Deuxième catégorie exposée : les salariés précaires, bénéficiaires de la prime d’activité. Ils sont 4,6 millions, souvent proches du seuil de pauvreté. La réforme risque d’en faire des victimes collatérales. Pourquoi ? Parce que l’unification des bases de calcul pourrait artificiellement gonfler leurs revenus « de référence », faisant baisser les APL, sans que la prime d’activité soit compensée.
Trappe à pauvreté
L’effet de seuil est brutal. Un euro de plus dans le RSR peut entraîner 50 euros de moins en APL. Résultat : pour certains, l’effort de travail pourrait être sanctionné, et non récompensé. On appelle cela une trappe à pauvreté. La réforme risque de la refermer un peu plus fort.
Dans un système d’aides enchevêtrées, le danger vient aussi de l’interaction. Un quart des allocataires du RSA perçoivent également la prime d’activité. Ces profils « mixtes » sont à haut risque : une variation modeste de leurs revenus peut enclencher une série de baisses cumulées.
En changeant l’assiette, on change la mécanique. Sans filet de sécurité bien pensé, la réforme pourrait créer un effet domino défavorable. À vouloir rationaliser, on fabrique parfois de l’instabilité.
Autre profil vulnérable : les parents isolés. Ils représentent 12 % des bénéficiaires du RSA, souvent avec une majoration pour isolement. Si cette spécificité n’est pas reconduite dans les nouveaux paramètres, ces familles perdront immédiatement en pouvoir d’achat. Sans deuxième revenu, sans patrimoine, sans marge.

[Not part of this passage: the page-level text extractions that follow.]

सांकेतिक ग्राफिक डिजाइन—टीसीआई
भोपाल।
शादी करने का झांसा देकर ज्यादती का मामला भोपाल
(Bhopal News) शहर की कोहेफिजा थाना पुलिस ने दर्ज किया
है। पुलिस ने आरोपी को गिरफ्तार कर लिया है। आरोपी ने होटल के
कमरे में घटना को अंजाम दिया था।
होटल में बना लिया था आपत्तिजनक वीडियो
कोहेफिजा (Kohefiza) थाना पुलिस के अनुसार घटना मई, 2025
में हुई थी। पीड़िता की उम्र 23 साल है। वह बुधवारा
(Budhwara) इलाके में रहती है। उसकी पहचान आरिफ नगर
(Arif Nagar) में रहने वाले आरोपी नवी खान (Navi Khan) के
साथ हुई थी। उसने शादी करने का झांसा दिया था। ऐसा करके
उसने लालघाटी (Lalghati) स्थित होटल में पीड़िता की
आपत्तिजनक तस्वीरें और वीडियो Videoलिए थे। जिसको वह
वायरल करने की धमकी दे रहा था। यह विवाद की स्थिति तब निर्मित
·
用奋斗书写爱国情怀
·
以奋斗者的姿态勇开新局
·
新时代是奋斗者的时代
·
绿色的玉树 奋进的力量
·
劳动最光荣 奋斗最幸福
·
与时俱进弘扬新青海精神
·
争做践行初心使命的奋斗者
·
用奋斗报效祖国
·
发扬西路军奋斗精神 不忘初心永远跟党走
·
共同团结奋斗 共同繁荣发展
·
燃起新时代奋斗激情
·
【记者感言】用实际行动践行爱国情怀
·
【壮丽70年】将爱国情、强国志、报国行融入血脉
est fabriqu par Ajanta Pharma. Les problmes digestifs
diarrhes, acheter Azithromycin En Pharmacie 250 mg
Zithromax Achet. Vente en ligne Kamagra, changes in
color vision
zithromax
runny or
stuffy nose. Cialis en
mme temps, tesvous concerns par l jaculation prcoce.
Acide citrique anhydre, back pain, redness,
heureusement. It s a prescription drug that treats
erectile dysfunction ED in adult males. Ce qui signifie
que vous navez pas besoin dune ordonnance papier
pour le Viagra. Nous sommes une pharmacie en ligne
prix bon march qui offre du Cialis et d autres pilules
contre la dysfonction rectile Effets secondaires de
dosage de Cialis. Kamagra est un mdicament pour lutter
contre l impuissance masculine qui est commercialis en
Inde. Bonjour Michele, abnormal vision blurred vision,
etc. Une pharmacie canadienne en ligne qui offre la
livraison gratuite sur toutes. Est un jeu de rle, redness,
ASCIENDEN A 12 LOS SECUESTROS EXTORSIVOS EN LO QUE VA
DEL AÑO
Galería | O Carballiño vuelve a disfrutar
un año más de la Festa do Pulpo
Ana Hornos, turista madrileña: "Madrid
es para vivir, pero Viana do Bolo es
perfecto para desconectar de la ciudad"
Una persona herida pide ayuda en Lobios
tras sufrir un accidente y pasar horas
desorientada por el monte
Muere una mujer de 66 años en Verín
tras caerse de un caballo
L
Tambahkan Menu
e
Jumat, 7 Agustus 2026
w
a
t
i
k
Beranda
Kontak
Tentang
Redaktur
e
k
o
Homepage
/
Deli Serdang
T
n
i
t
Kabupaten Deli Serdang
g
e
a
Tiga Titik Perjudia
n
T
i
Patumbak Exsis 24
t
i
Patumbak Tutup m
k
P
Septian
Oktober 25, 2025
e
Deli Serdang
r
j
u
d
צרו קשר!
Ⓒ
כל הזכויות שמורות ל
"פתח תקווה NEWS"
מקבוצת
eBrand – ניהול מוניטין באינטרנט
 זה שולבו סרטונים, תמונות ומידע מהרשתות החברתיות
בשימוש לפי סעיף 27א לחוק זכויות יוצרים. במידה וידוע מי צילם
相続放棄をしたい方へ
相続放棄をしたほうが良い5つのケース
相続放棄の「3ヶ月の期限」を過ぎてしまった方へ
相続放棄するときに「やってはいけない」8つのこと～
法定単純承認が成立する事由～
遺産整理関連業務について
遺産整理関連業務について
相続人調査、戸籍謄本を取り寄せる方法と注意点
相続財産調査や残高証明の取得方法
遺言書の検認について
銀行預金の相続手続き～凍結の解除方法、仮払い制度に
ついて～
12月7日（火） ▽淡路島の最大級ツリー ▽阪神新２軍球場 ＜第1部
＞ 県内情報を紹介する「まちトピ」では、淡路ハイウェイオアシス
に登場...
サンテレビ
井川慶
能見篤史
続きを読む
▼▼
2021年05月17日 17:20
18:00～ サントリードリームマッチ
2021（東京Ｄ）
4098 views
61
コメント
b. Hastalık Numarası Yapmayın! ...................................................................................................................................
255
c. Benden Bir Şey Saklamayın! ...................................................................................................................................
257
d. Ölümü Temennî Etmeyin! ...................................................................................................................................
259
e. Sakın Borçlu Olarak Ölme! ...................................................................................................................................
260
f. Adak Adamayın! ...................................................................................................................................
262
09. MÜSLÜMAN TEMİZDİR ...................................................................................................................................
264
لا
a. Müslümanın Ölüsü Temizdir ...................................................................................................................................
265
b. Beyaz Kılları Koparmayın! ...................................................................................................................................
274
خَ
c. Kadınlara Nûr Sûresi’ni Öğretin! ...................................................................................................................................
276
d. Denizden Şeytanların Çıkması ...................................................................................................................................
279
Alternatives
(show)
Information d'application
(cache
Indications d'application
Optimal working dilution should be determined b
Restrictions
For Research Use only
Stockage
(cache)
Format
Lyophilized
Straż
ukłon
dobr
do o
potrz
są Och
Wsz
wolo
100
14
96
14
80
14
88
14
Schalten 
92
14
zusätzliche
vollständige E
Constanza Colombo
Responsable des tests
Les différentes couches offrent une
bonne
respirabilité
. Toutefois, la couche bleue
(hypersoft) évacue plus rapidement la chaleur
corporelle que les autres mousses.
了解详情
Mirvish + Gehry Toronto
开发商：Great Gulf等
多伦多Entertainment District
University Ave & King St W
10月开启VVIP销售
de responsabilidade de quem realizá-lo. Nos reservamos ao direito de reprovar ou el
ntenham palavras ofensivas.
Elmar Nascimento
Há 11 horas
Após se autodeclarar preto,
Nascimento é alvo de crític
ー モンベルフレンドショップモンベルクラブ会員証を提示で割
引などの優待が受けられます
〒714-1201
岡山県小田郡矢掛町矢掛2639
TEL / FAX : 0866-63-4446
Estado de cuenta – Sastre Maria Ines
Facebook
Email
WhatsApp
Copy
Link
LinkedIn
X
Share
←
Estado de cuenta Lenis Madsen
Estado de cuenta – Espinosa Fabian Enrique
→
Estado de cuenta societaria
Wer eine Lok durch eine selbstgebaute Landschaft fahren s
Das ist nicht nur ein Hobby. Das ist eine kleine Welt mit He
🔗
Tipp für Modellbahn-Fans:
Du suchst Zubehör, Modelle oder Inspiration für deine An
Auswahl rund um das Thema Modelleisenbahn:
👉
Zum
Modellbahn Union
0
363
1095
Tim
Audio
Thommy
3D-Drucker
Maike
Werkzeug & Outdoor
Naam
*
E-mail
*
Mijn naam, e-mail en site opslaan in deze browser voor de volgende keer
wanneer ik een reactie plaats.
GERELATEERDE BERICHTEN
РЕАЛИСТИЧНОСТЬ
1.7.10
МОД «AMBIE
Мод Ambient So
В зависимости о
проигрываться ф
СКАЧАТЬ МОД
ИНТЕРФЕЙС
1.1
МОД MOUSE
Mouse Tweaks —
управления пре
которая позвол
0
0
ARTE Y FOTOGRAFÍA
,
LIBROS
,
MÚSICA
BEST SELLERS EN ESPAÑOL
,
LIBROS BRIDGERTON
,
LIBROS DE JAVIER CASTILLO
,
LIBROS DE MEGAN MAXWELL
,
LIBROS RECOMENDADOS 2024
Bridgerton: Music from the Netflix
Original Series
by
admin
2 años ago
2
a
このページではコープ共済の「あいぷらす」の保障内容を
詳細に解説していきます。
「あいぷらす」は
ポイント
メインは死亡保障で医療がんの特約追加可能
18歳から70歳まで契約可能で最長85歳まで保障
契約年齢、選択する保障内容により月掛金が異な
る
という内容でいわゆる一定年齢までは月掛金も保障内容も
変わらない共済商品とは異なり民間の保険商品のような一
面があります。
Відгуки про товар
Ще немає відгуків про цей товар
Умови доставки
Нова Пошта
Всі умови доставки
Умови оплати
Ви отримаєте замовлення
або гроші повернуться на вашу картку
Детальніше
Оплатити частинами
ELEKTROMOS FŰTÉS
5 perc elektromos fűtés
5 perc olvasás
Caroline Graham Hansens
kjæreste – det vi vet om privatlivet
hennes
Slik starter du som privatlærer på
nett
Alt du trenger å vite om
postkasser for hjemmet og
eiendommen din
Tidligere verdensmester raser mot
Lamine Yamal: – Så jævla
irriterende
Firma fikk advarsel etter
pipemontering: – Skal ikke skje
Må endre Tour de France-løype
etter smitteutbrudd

Pour elles, la solidarité n’est pas une abstraction. C’est une condition de survie. Les priver d’une aide spécifique, c’est les pousser au bord du système. Là encore, la réforme joue les équilibristes sans harnais.
Gel des plafonds en 2026 : un effet d’érosion invisible
À ces effets structurels s’ajoute une décision conjoncturelle : le gel des plafonds d’éligibilité à partir de 2026. En pleine inflation. Autrement dit, les seuils ne bougeront plus, mais les prix continueront de grimper. Même à revenu constant, des foyers perdront leurs droits.
C’est une double peine : perte d’aides et hausse du coût de la vie. Un transfert invisible, mais efficace, du budget social vers le budget général. Le tout pour répondre à une exigence d’économies de 43,8 milliards d’euros. Le contexte n’est pas anodin.
Les garanties sociales promises restent floues
Face à ces risques, les mécanismes de protection restent théoriques. Les rapporteures parlementaires réclament des compensations temporaires, un filet de sécurité transitoire. Mais rien n’est encore gravé dans le marbre. Le gouvernement parle d’expérimentations, de « clauses de revoyure », de « garanties progressives ».
Les associations, elles, s’inquiètent d’une harmonisation « vers le bas ». Le Collectif Alerte alerte – c’est son rôle – sur la perte de spécificités protectrices. Il demande des planchers, des gardes-fous, des ajustements automatiques. Pour l’instant, les réponses restent au conditionnel.